Return each line of the records with nothing changed, pictures excepted.

** Supplied data follows **

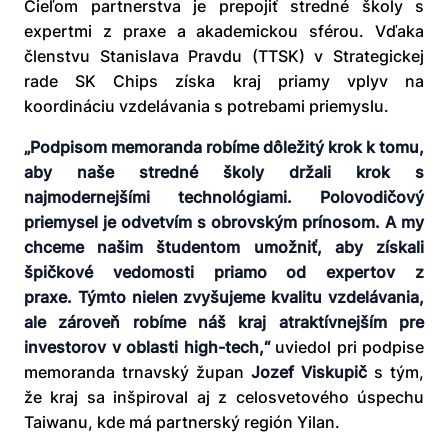
Cieľom partnerstva je prepojiť stredné školy s
expertmi z praxe a akademickou sférou. Vďaka
členstvu Stanislava Pravdu (TTSK) v Strategickej
rade SK Chips získa kraj priamy vplyv na
koordináciu vzdelávania s potrebami priemyslu.
„Podpisom memoranda robíme dôležitý krok k tomu,
aby naše stredné školy držali krok s
najmodernejšími technológiami. Polovodičový
priemysel je odvetvím s obrovským prínosom. A my
chceme našim študentom umožniť, aby získali
špičkové vedomosti priamo od expertov z
praxe. Týmto nielen zvyšujeme kvalitu vzdelávania,
ale zároveň robíme náš kraj atraktívnejším pre
investorov v oblasti high-tech,“
uviedol pri podpise
memoranda trnavský župan
Jozef Viskupič
s tým,
že kraj sa inšpiroval aj z celosvetového úspechu
Taiwanu, kde má partnerský región Yilan.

** End of Supplied data **

*The completed task*:
Cieľom partnerstva je prepojiť stredné školy s
expertmi z praxe a akademickou sférou. Vďaka
členstvu Stanislava Pravdu (TTSK) v Strategickej
rade SK Chips získa kraj priamy vplyv na
koordináciu vzdelávania s potrebami priemyslu.
„Podpisom memoranda robíme dôležitý krok k tomu,
aby naše stredné školy držali krok s
najmodernejšími technológiami. Polovodičový
priemysel je odvetvím s obrovským prínosom. A my
chceme našim študentom umožniť, aby získali
špičkové vedomosti priamo od expertov z
praxe. Týmto nielen zvyšujeme kvalitu vzdelávania,
ale zároveň robíme náš kraj atraktívnejším pre
investorov v oblasti high-tech,“
uviedol pri podpise
memoranda trnavský župan
Jozef Viskupič
s tým,
že kraj sa inšpiroval aj z celosvetového úspechu
Taiwanu, kde má partnerský región Yilan.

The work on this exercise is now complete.